Carolina Trailways, later merged into Continental Trailways, was the primary bus service in Smithfield in those days. Prior to World War II, though, Greyhound had been the dominant service. A quick search of old Smithfield Times shows Greyhound actively promoting its service during the 1930s up until World War II. Trailways was first mentioned in a newspaper ad in 1943.

Many families didn’t have cars in the 1930s and 1940s, and during World War II, even if you had one, you often couldn’t get gasoline or tires to keep it rolling. Buses would get you to Richmond or Norfolk and points in between, and would do so economically.

In 1950, a few years after it began serving Smithfield, Trailways advertised that its fare from here to Richmond was $1.75. That wasn’t cheap. In today’s dollars it would be about $22. But it was dependable.

In the mid-1960s, when my generation headed off to college, the military and other points, many of us still didn’t have automobiles, and we continued to rely on buses. And the fares hadn’t inflated too much. A trip from Richmond to Smithfield in 1967 was $2.55.

Of course, there was always your thumb for young men if you were particularly poor that week and felt lucky. One of the most miserable days of my young life was trying to thumb rides from Ferrum College to Smithfield. I finally got to a bus station and used what money I had to get to Suffolk, and from there called home, begging a ride the rest of the way.

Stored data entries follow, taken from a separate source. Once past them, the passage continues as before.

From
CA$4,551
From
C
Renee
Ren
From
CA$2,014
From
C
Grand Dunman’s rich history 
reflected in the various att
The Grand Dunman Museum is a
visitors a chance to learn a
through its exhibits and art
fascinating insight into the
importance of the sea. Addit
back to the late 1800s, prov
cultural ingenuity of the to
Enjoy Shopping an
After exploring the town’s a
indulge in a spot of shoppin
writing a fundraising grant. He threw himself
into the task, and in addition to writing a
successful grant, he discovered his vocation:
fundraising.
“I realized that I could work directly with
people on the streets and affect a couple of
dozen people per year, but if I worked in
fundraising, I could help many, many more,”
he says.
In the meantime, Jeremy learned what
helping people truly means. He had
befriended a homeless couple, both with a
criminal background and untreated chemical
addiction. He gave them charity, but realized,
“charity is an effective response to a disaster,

I had to use a pay phone for that as well.

One thing that didn’t change for decades was the local bus stop. It was located in Turner’s Pure Oil Station at the corner of Main and Church streets, which was also the junction of U.S. Route 258 and State Route 10. Everybody knew where to catch the bus and most anybody could recite the bus schedule from here to Norfolk or Richmond.

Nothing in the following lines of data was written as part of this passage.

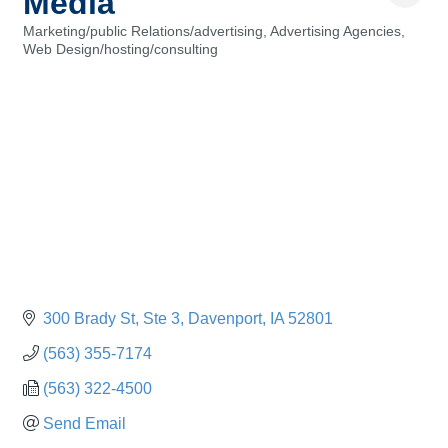
Media
Marketing/public Relations/advertising
Advertising Agencies
Categories
Web Design/hosting/consulting
300 Brady St
Ste 3
Davenport
IA
52801
(563) 355-7174
(563) 322-4500
Send Email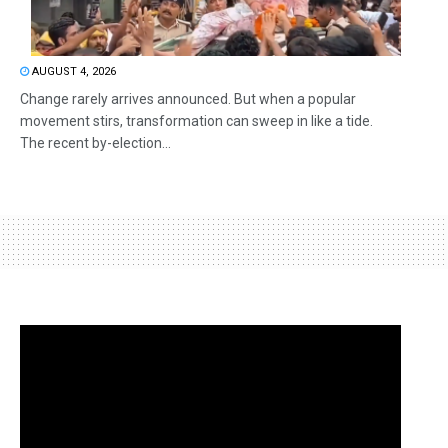
AUGUST 4, 2026
Change rarely arrives announced. But when a popular
movement stirs, transformation can sweep in like a tide.
The recent by-election...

Bus service was so important during World War II that the owner of the Smithfield Theatre, who also owned the newspaper, ran an ad saying that the theater was scheduling movies around the bus schedule so that anyone coming to town by bus could be assured they would see an entire movie when they got here.

As late as 1960, a business group called the Norfolk Hospitality Council was advertising in The Smithfield Times to attract customers on a “Shopping Safari” to the big city. Back in the early years of the 20th century, Smithfield residents had ridden the steamboat to Norfolk and back. Now, they could take a Trailways bus, do their shopping and return later in the day aboard a return bus.

Trailways shut down its Turner bus stop in the 1970s. The company briefly reopened a local stop at the Country Store (where Ringo’s Donuts is today), but it didn’t last too many years. In 1987, Continental Trailways was purchased by Greyhound.

There is still long-distance bus service offered by Greyhound, and Virginia has established an across-state service known as Virginia Breeze that’s designed to serve rural areas. It only operates north to south at present, but there are plans to establish a route between the Shenandoah Valley and Hampton Roads this summer. It’s an effort to begin reducing long-distance car travel, and it’s gaining popularity, but it’s not intended to be the regional network that got us here and there a half century ago.

In the 1930s, there were too few cars. Today, there are just too doggoned many of them. And as Isle of Wight and Smithfield continue welcoming residential development, there will be a lot more. There will probably come a point when we wish we once again had some regional travel alternatives. Unfortunately, our enlightened plans for the future have never included an alternative to a glut of cars. 

One thing you can bet on: Other than a yellow one bound for school, there’ll never again be a bus picking you up at the end of your lane.